PROBLEM STATEMENT — What is the count of lines in the data that hold the string "object"? State the number alone.

+++ ENTRIES PROVIDED

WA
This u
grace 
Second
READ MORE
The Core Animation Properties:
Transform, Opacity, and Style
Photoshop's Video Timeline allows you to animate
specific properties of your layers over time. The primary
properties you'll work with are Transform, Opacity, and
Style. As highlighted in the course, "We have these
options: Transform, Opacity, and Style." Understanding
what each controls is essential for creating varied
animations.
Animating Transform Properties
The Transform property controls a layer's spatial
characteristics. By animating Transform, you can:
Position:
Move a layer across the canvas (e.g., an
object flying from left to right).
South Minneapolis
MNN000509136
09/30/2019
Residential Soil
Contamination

++++++
+++ ENTRIES PROVIDED

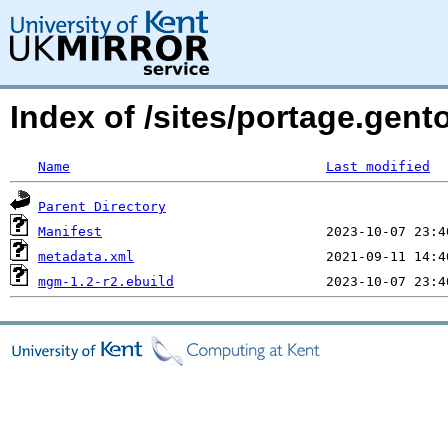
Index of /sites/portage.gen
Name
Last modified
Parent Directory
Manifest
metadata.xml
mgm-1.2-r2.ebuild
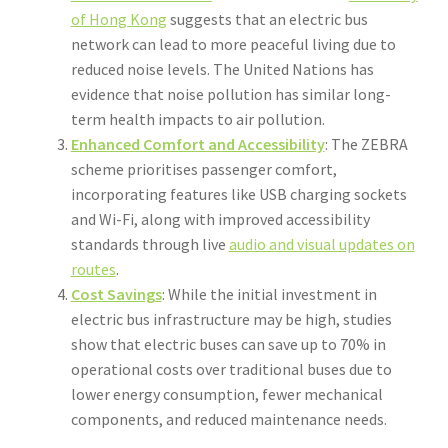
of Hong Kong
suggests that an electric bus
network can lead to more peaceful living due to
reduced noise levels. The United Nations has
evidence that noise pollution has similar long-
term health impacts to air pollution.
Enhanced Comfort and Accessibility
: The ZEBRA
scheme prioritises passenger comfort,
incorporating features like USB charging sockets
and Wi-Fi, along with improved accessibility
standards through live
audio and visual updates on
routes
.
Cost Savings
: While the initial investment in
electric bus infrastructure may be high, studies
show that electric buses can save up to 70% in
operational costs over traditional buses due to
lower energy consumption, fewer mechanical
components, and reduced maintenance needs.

++++++
+++ ENTRIES PROVIDED

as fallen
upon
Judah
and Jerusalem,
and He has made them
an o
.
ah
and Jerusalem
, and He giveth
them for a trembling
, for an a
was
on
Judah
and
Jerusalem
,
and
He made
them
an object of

++++++

EXERCISE ANSWER — 2